4 – Autre plante toxique des jardins d’agrément

La Berce du Caucase (Heracleum mantegazzianum), plante invasive dont la sève contient une toxine qui réagit avec la lumière, peut provoquer d’intenses inflammations et brûlures au niveau de la peau.

Conclusion

Pour terminer sur une note plus optimiste, on constate que pratiquement toutes les plantes toxiques possèdent des vertus médicinales reconnues et toujours exploitées dans la panoplie pharmaceutique actuelle. Comme l’affirmait Paracelse, le médecin astrologue et alchimiste suisse du XVIe siècle qui a fondé la toxicologie :

« Tout est poison, rien n’est poison. C’est la dose qui fait le poison. »

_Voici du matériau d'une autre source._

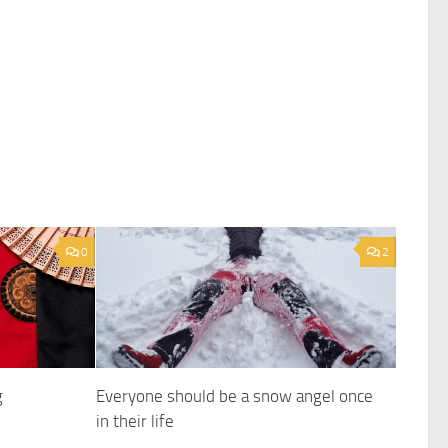
0
2
g
Everyone should be a snow angel once
in their life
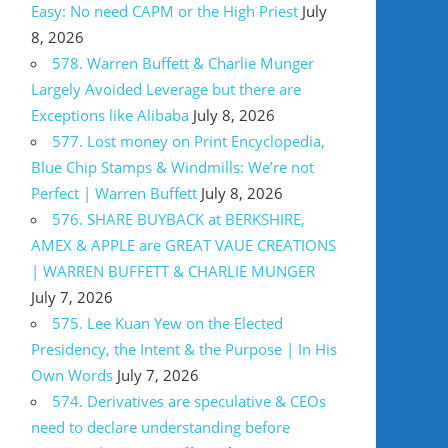
Easy: No need CAPM or the High Priest
July
8, 2026
578. Warren Buffett & Charlie Munger
Largely Avoided Leverage but there are
Exceptions like Alibaba
July 8, 2026
577. Lost money on Print Encyclopedia,
Blue Chip Stamps & Windmills: We’re not
Perfect | Warren Buffett
July 8, 2026
576. SHARE BUYBACK at BERKSHIRE,
AMEX & APPLE are GREAT VAUE CREATIONS
| WARREN BUFFETT & CHARLIE MUNGER
July 7, 2026
575. Lee Kuan Yew on the Elected
Presidency, the Intent & the Purpose | In His
Own Words
July 7, 2026
574. Derivatives are speculative & CEOs
need to declare understanding before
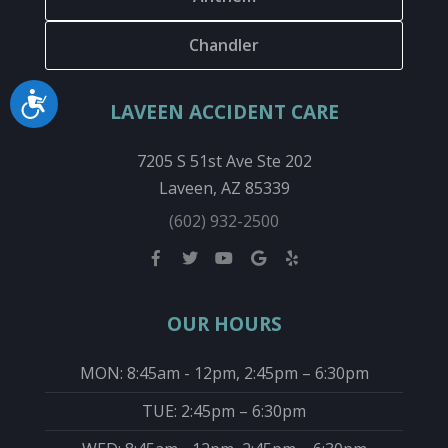
Chandler
Accessibility
LAVEEN ACCIDENT CARE
7205 S 51st Ave Ste 202
Laveen, AZ 85339
(602) 932-2500
OUR HOURS
MON: 8:45am - 12pm, 2:45pm – 6:30pm
TUE: 2:45pm – 6:30pm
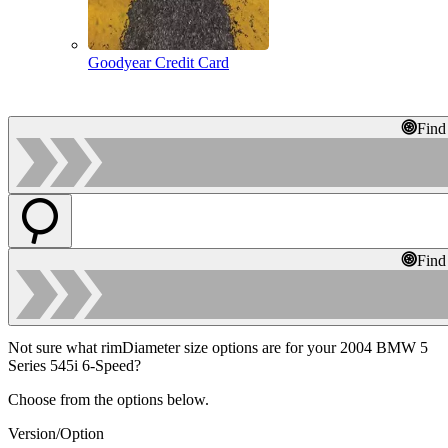
Goodyear Credit Card
Find
Find
Not sure what rimDiameter size options are for your 2004 BMW 5
Series 545i 6-Speed?
Choose from the options below.
Version/Option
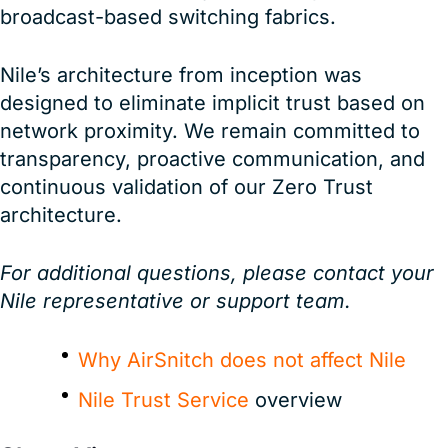
broadcast-based switching fabrics.
Nile’s architecture from inception was
designed to eliminate implicit trust based on
network proximity. We remain committed to
transparency, proactive communication, and
continuous validation of our Zero Trust
architecture.
For additional questions, please contact your
Nile representative or support team.
Why AirSnitch does not affect Nile
Nile Trust Service
overview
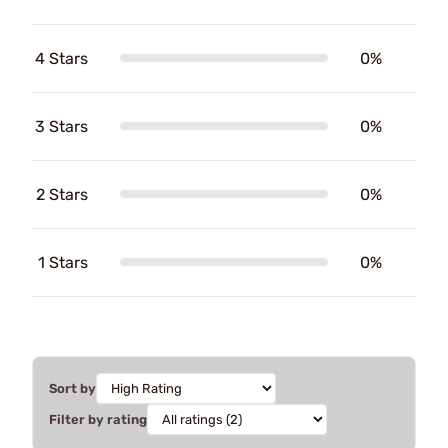
4 Stars
0%
3 Stars
0%
2 Stars
0%
1 Stars
0%
Sort by
Filter by rating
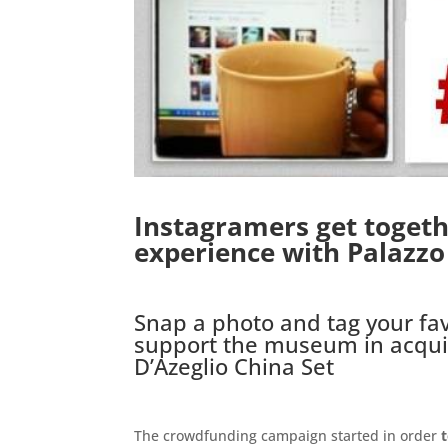
Instagramers get togethe
experience with Palazz
.
Snap a photo and tag your fav
support the museum in acqui
D’Azeglio China Set
.
The crowdfunding campaign started in order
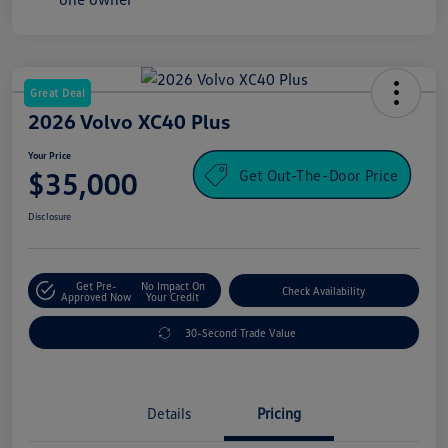
Great Deal
2026 Volvo XC40 Plus
Your Price
Get Out-The-Door Price
$35,000
Disclosure
Get Pre-
No Impact On
Check Availability
Approved Now
Your Credit
30-Second Trade Value
Details
Pricing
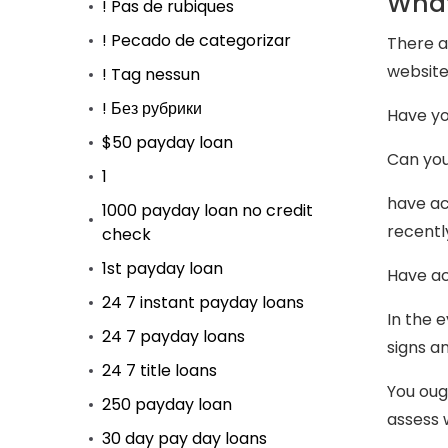
What
! Pas de rubiques
! Pecado de categorizar
There a
website
! Tag nessun
! Без рубрики
Have yo
$50 payday loan
Can you
1
have ac
1000 payday loan no credit
recentl
check
1st payday loan
Have ac
24 7 instant payday loans
In the 
24 7 payday loans
signs a
24 7 title loans
You ough
250 payday loan
assess 
30 day pay day loans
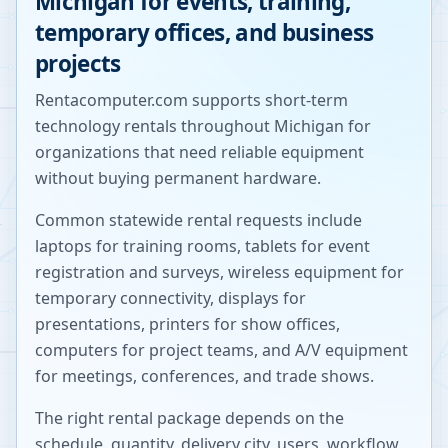
Michigan
for events, training,
temporary offices, and business
projects
Rentacomputer.com supports short-term
technology rentals throughout
Michigan
for
organizations that need reliable equipment
without buying permanent hardware.
Common statewide rental requests include
laptops for training rooms, tablets for event
registration and surveys, wireless equipment for
temporary connectivity, displays for
presentations, printers for show offices,
computers for project teams, and A/V equipment
for meetings, conferences, and trade shows.
The right rental package depends on the
schedule, quantity, delivery city, users, workflow,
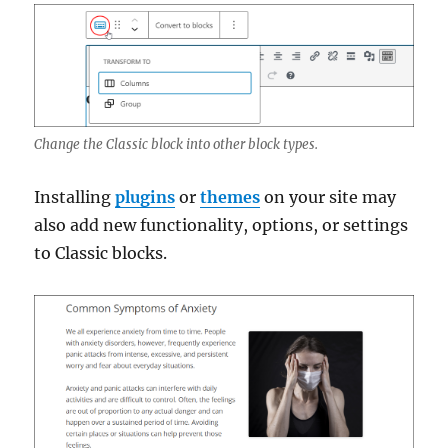
Change the Classic block into other block types.
Installing
plugins
or
themes
on your site may
also add new functionality, options, or settings
to Classic blocks.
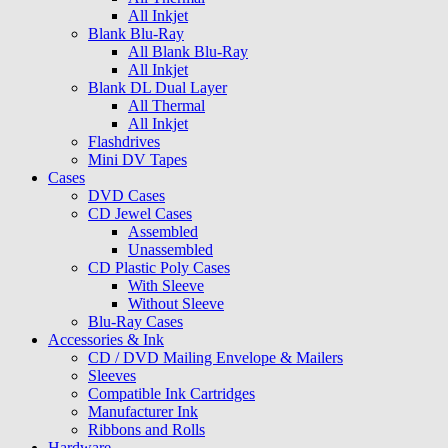
All Inkjet
Blank Blu-Ray
All Blank Blu-Ray
All Inkjet
Blank DL Dual Layer
All Thermal
All Inkjet
Flashdrives
Mini DV Tapes
Cases
DVD Cases
CD Jewel Cases
Assembled
Unassembled
CD Plastic Poly Cases
With Sleeve
Without Sleeve
Blu-Ray Cases
Accessories & Ink
CD / DVD Mailing Envelope & Mailers
Sleeves
Compatible Ink Cartridges
Manufacturer Ink
Ribbons and Rolls
Hardware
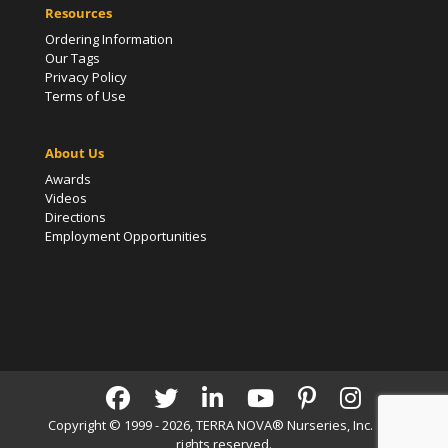
Resources
Ordering Information
Our Tags
Privacy Policy
Terms of Use
About Us
Awards
Videos
Directions
Employment Opportunities
Copyright © 1999 - 2026, TERRA NOVA® Nurseries, Inc. | All
rights reserved.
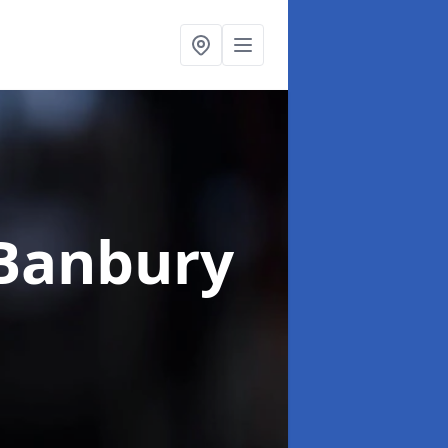
 Banbury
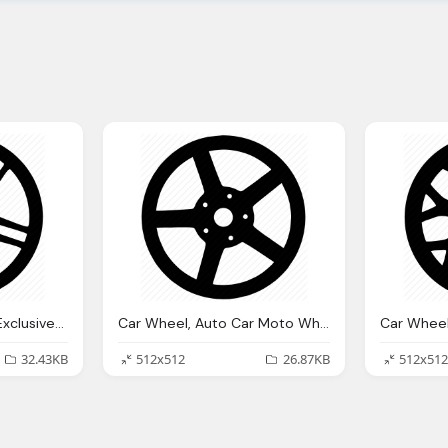
Car Wheel, Auto Car Exclusive Moto Wheel Icon
Car Wheel, Auto Car Moto Wheel Icon
32.43KB
512x512
26.87KB
512x512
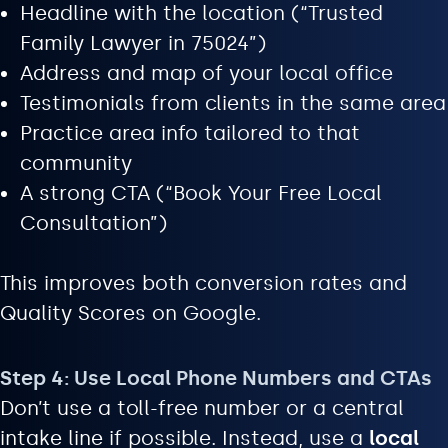
Headline with the location (“Trusted
Family Lawyer in 75024”)
Address and map of your local office
Testimonials from clients in the same area
Practice area info tailored to that
community
A strong CTA (“Book Your Free Local
Consultation”)
This improves both conversion rates and
Quality Scores on Google.
Step 4: Use Local Phone Numbers and CTAs
Don’t use a toll-free number or a central
intake line if possible. Instead, use a
local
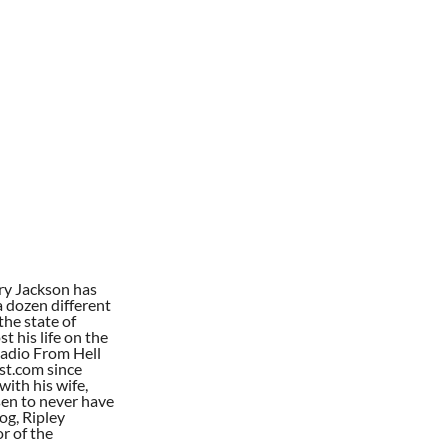
ry Jackson has
a dozen different
the state of
t his life on the
Radio From Hell
st.com since
with his wife,
en to never have
dog, Ripley
or of the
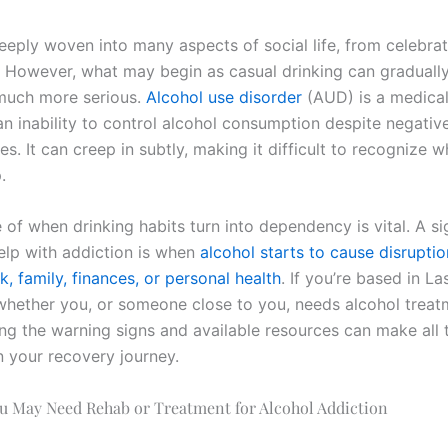
eeply woven into many aspects of social life, from celebrat
. However, what may begin as casual drinking can gradually
much more serious.
Alcohol use disorder
(AUD) is a medical
n inability to control alcohol consumption despite negativ
. It can creep in subtly, making it difficult to recognize wh
.
of when drinking habits turn into dependency is vital. A si
lp with addiction is when
alcohol starts to cause disruptio
, family, finances, or personal health
. If you’re based in L
hether you, or someone close to you, needs alcohol treat
ng the warning signs and available resources can make all 
n your recovery journey.
ou May Need Rehab or Treatment for Alcohol Addiction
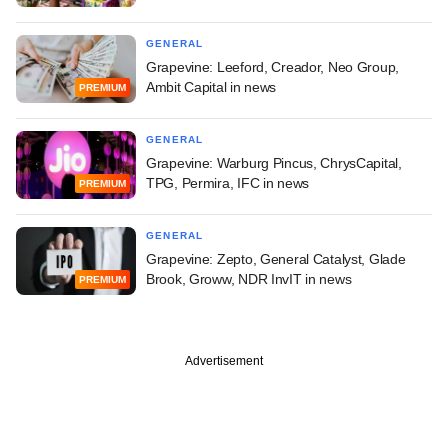
GENERAL
Grapevine: Leeford, Creador, Neo Group,
Ambit Capital in news
PREMIUM
GENERAL
Grapevine: Warburg Pincus, ChrysCapital,
TPG, Permira, IFC in news
PREMIUM
GENERAL
Grapevine: Zepto, General Catalyst, Glade
Brook, Groww, NDR InvIT in news
PREMIUM
Advertisement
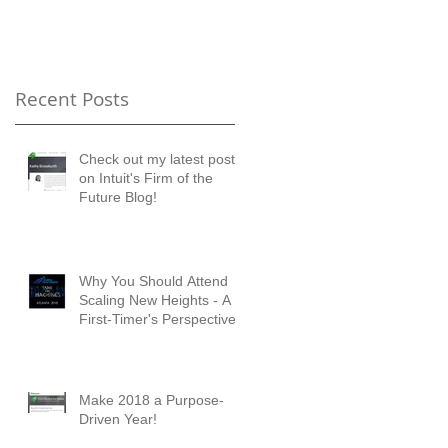
Timer's Perspective
Recent Posts
Check out my latest posts
ng
on Intuit's Firm of the
he
Future Blog!
Why You Should Attend
Scaling New Heights - A
First-Timer's Perspective
Make 2018 a Purpose-
Driven Year!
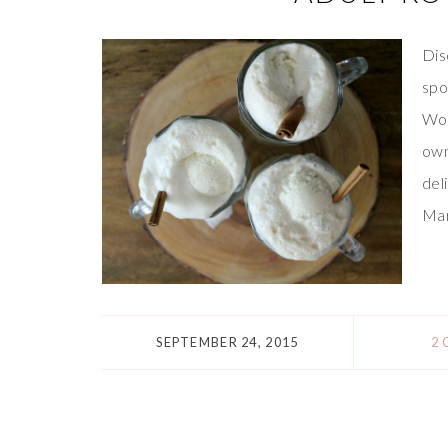
Dis
spo
Wor
own
del
Mar
SEPTEMBER 24, 2015
2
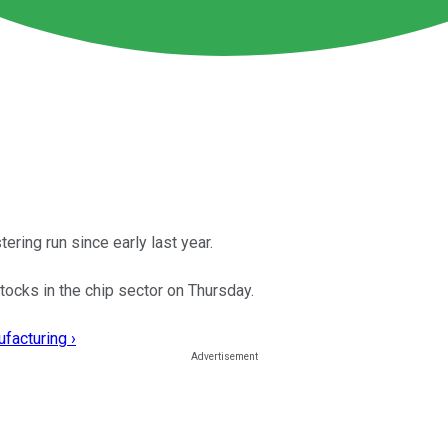
ering run since early last year.
tocks in the chip sector on Thursday.
facturing ›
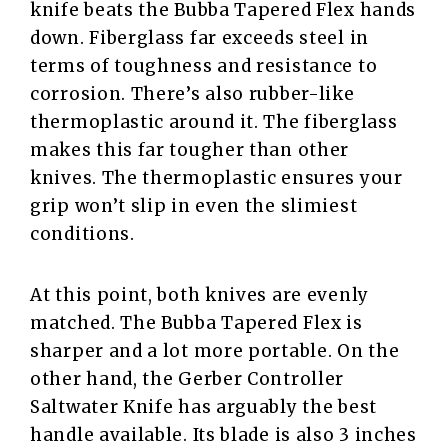
knife beats the Bubba Tapered Flex hands
down. Fiberglass far exceeds steel in
terms of toughness and resistance to
corrosion. There’s also rubber-like
thermoplastic around it. The fiberglass
makes this far tougher than other
knives. The thermoplastic ensures your
grip won’t slip in even the slimiest
conditions.
At this point, both knives are evenly
matched. The Bubba Tapered Flex is
sharper and a lot more portable. On the
other hand, the Gerber Controller
Saltwater Knife has arguably the best
handle available. Its blade is also 3 inches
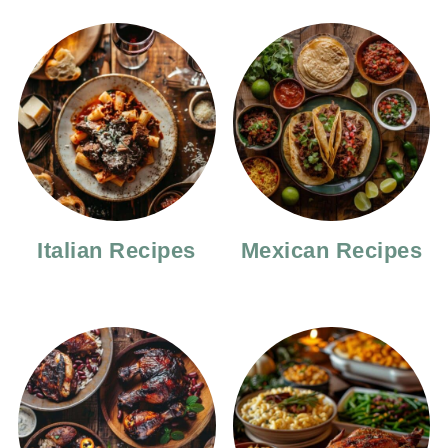
Italian Recipes
Mexican Recipes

C’est donc bien par la connaissance des plantes qui nous environnent et par le principe de précaution, qui nous interdit de consommer toute plante inconnue, que les accidents seront évités.

 

Jean-Luc Boulard
Président de la Société horticole de Sens et membre du comité de rédaction de Jardins de France

 

Ilex × altaclerensis ’Golden King’

(1*) Analyse du système d’information des centres antipoison et de toxicovigilance (CAPTV) – Julie Lemoine, docteur en pharmacie – lauréate du prix de projet 2017 du comité scientifique de la SNHF.

(2*) Par exposition, l’on entend: ingestion, contact.

(3*) Site Internet : www.toxiplante.fr – base de données d’un collectif de pharmaciens sous la conduite de Claude Hammer.

(4*) Étude de Julie Lemoine, déjà citée.